O "black is beautiful", em sua primeira encarnação, teve sucesso parcial. São resultados dele filmes de Hollywood com atores negros (embora raramente, talvez nunca, o casal romântico), modelos negras nas passarelas, apresentadores negros na TV americana. O Brasil foi atrás. Mas o movimento ancorava-se na afirmação negra pela diferença, não pela igualdade. Seu ponto de honra era a trancinha rastafári. Seu ideal de sociedade, uma utopia situada em algum ponto entre o socialismo e a fantasia regressista de uma África onde um dia todos foram bons e iguais. Por isso mesmo, o primeiro "black is beautiful" encontrou seu limite; sua opção fora pela marginalidade.
Esta fase 2, encarnada por Obama, tem como principal característica a renúncia à marginalidade. Obama chega sem trança rastafári e sem utopias. É no centro do sistema que vai operar. E é no centro do centro do centro, ou seja, a residência/escritório conhecida como Casa Branca, que o mundo verá alocada a função a ser protagonizada pelo casal negro Barack e Michelle Obama, pelas filhas negras Malia Ann e Natasha ("Sasha") e, eventualmente, por irmãos, pais, cunhados, primos e outros parentes negros do casal. Desde John Kennedy, não há família presidencial que chame mais atenção. O primeiro "black is beatiful" de certo modo coonestava a fórmula "iguais mas separados" em que se assentava a discriminação legal nos EUA. Os negros queriam se impor por modas, costumes e valores próprios. O "black is beautiful", fase 2, ataca pelo lado oposto. A família Obama apresenta-se como igual a todas as famílias americanas de classe média bem-sucedidas, só que negra.
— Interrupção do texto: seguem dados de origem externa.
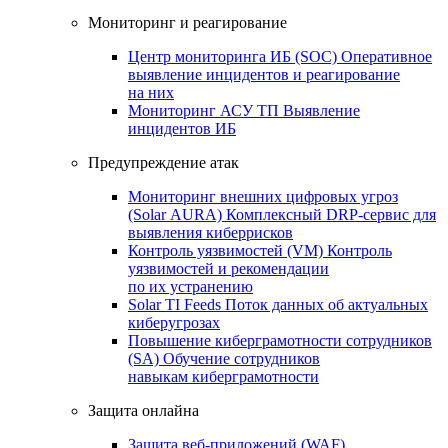
Мониторинг и реагирование
Центр мониторинга ИБ (SOC)
Оперативное
выявление инцидентов и реагирование
на них
Мониторинг АСУ ТП
Выявление
инцидентов ИБ
Предупреждение атак
Мониторинг внешних цифровых угроз
(Solar AURA)
Комплексный DRP-сервис для
выявления киберрисков
Контроль уязвимостей (VM)
Контроль
уязвимостей и рекомендации
по их устранению
Solar TI Feeds
Поток данных об актуальных
киберугрозах
Повышение киберграмотности сотрудников
(SA)
Обучение сотрудников
навыкам киберграмотности
Защита онлайна
Защита веб-приложений (WAF)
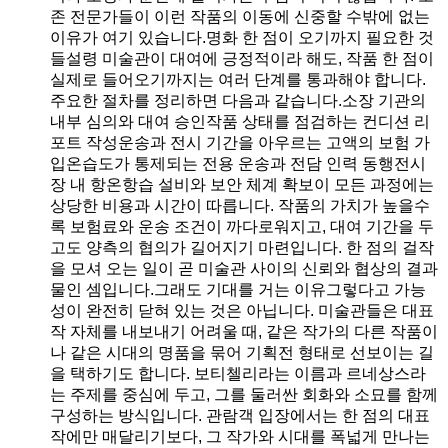
존 전문가들이 이런 작품의 이동에 신중할 수밖에 없는
이유가 여기 있습니다.명화 한 점이 오기까지 필요한 것
들설령 미술관이 대여에 긍정적이라 해도, 작품 한 점이
실제로 들어오기까지는 여러 단계를 통과해야 합니다.
주요한 절차를 정리하면 다음과 같습니다.소장 기관의
내부 심의와 대여 승인작품 상태를 점검하는 컨디션 리
포트 작성운송과 전시 기간을 아우르는 고액의 보험 가
입온습도가 통제되는 전용 운송과 전담 인력 동행전시
장 내 항온항습 설비와 보안 체계 확보이 모든 과정에는
상당한 비용과 시간이 따릅니다. 작품의 가치가 높을수
록 보험료와 운송 조건이 까다로워지고, 대여 기간을 두
고도 양측의 협의가 길어지기 마련입니다. 한 점의 걸작
을 모셔 오는 일이 곧 미술관 사이의 신뢰와 협상의 결과
물인 셈입니다.그래도 기대를 거는 이유그렇다고 가능
성이 완전히 닫혀 있는 것은 아닙니다. 미술관들은 대표
작 자체를 내보내기 어려울 때, 같은 작가의 다른 작품이
나 같은 시대의 명품을 묶어 기획전 형태로 선보이는 길
을 택하기도 합니다. 보티첼리라는 이름과 르네상스라
는 주제를 중심에 두고, 그를 둘러싼 회화와 소묘를 함께
구성하는 방식입니다. 관람객 입장에서는 한 점의 대표
작에만 매달리기보다, 그 작가와 시대를 폭넓게 만나는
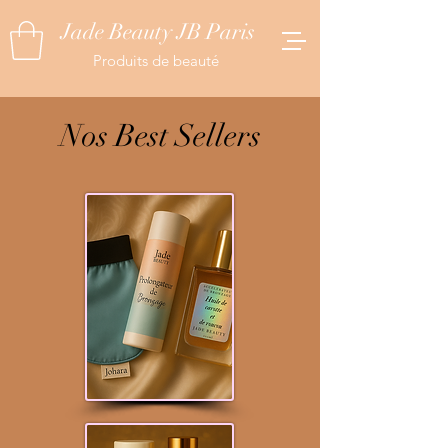
Jade Beauty JB Paris
Produits de beauté
Nos Best Sellers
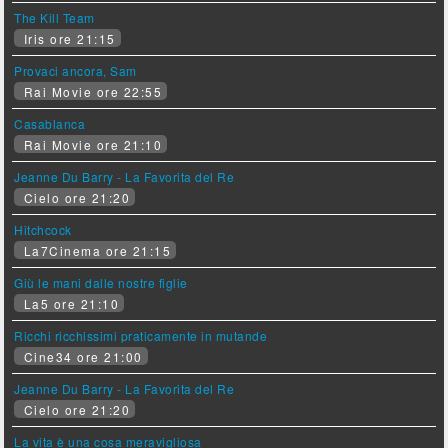
The Kill Team
Iris ore 21:15
Provaci ancora, Sam
Rai Movie ore 22:55
Casablanca
Rai Movie ore 21:10
Jeanne Du Barry - La Favorita del Re
Cielo ore 21:20
Hitchcock
La7Cinema ore 21:15
Giù le mani dalle nostre figlie
La5 ore 21:10
Ricchi ricchissimi praticamente in mutande
Cine34 ore 21:00
Jeanne Du Barry - La Favorita del Re
Cielo ore 21:20
La vita è una cosa meravigliosa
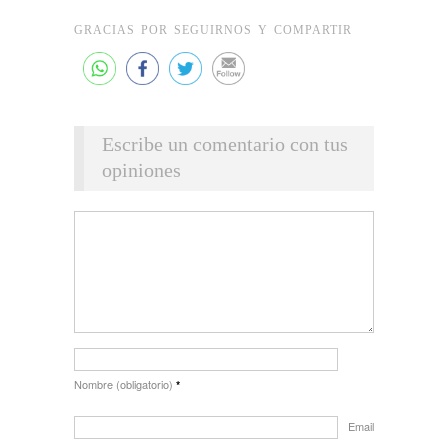
GRACIAS POR SEGUIRNOS Y COMPARTIR
Escribe un comentario con tus
opiniones
Nombre (obligatorio)
*
Email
A feição que a revolução do gosto assume com Obama é fruto de sua estratégia política. Decorre do fato de ele se ter recusado a concorrer como "candidato dos negros". Nem por isso tem menor potencial transformador, nos EUA como no Brasil e no resto do mundo. No Brasil, sempre atrasado, ainda faltam negros não só no centro do poder. Sua ausência é mais notória ainda nos melhores bairros (a não ser como empregados), nos melhores restaurantes, nos melhores shopping centers (nos dois casos, até mesmo como empregados), nas festas e recepções da classe média para cima, na própria classe média. Mas a menina negra brasileira a partir de agora verá no Jornal Nacional as pequenas Malia e Sasha e – milagre – não sentirá, a rebaixá-la, a diferença de cor. Não é pouca coisa.